After four years of development the Fisker Karma plug-in hybrid is officially on sale. It is the only luxury sedan in the world that can run solely on battery power for up to 32 miles per charge, or use a small internal combustion engine to generate electricity for longer trips.
According to the EPA the Karma gets the equivalent of 52 mpg when operating as a pure electric car, or 20 mpg when the generator is running. The driver has full control over which power source is being used, as long as the battery has a charge left in it.
The sleek, four-door sedan was designed by company CEO Henrik Fisker, who also penned the Aston Martin DB9. It seats four in a plush, leather upholstered interior and has a full solar roof panel that can generate enough electricity each week to travel up to five miles.
At $96,895 before federal and state alternative fuel tax credits, the Karma is a pricey proposition compared to other “green” cars on the market. But how does it match up to some of the other cars you could buy for the same money? We take a look at some of the alternatives to this alt-fuel ride.

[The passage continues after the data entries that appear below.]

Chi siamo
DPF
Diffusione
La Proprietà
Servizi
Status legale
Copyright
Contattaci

Benz’s big hybrid went on sale two years ago, but you may not have noticed. With looks that are exactly the same as the conventional versions of the S-Class it’s not exactly a head-turner like the Karma, but it’s just as big and luxurious as its stablemates and gets 21 mpg. Unfortunately, it doesn’t have an all-electric mode and even though it is the lowest priced S-Class, the S400 only accounts for about five percent of sales for the model line.

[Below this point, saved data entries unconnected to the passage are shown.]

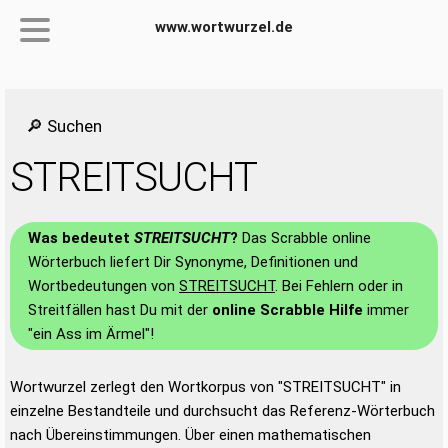
www.wortwurzel.de
🔎 Suchen
STREITSUCHT
Was bedeutet
STREITSUCHT
?
Das Scrabble online
Wörterbuch liefert Dir Synonyme, Definitionen und
Wortbedeutungen von
STREITSUCHT
. Bei Fehlern oder in
Streitfällen hast Du mit der
online Scrabble Hilfe
immer
"ein Ass im Ärmel"!
Wortwurzel zerlegt den Wortkorpus von "STREITSUCHT" in
einzelne Bestandteile und durchsucht das Referenz-Wörterbuch
nach Übereinstimmungen. Über einen mathematischen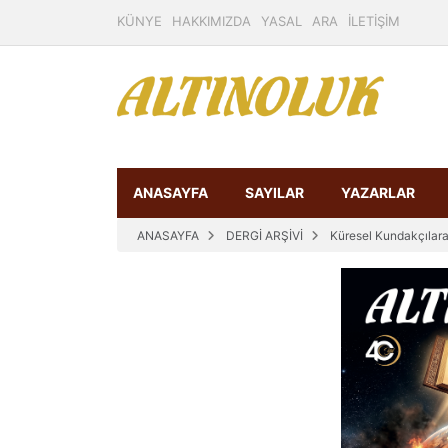
KÜNYE
HAKKIMIZDA
YASAL
ARA
İLETİŞİM
ANASAYFA
SAYILAR
YAZARLAR
ANASAYFA
DERGİ ARŞİVİ
Küresel Kundakçılara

More along the lines of the four-door coupe look of the Karma – despite its “baby-got-hatchback” bulge in the rear – the Panamera is sure to be cross shopped against the Fisker. With a supercharged 3.0-liter V6 and 380 hp it’s a little quicker, and with a top speed of 167 mph a lot faster than the Karma, which can only hit 125 mph. The Panamera is rated at 25 mpg combined and while it wasn’t designed to operate primarily as an electric car or be charged from the grid, it can “sail” with its engine turned off at speeds of up to 105 mph.

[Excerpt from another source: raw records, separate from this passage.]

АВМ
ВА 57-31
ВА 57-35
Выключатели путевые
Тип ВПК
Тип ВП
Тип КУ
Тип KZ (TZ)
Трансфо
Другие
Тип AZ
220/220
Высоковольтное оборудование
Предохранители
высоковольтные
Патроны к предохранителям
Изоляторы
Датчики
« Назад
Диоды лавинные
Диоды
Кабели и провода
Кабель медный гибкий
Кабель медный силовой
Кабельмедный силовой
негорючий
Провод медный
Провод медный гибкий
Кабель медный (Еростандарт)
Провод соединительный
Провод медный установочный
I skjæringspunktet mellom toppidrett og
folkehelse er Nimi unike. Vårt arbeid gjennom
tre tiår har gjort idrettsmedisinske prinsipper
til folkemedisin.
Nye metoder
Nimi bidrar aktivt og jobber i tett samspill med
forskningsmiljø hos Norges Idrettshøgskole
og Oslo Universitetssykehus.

Look, if you’re already shelling out $96895 on the Karma, you know you’ll be adding a few options and bumping the price up over 100 large, so why not just go for a 3 for 1 deal? For the price of a well-appointed Karma, you can buy the extended-range electric Chevy Volt (basically the economy car version of the Karma) plus both the Nissan Leaf and Mitsubishi i. In fact, since all three qualify for the same $7,500 federal tax credit that the Karma does, you’ll end up saving a few bucks – assuming you’ve got a tax burden greater than $22,500. If you can afford the Karma you probably do.
BMW currently offers a hybrid version of its X6 crossover coupe, but with an $89,875 price tag and low fuel economy rating of just 18 mpg it’s been kind of a flop, so it’s being cancelled after this year. Instead, for just $1,000 more, you might want to consider the even stranger high-performance M version of the X6, powered by a 555 hp twin-turbocharged V8 that gets 14 mpg. Apparently a lot of other people have because it’s still on sale.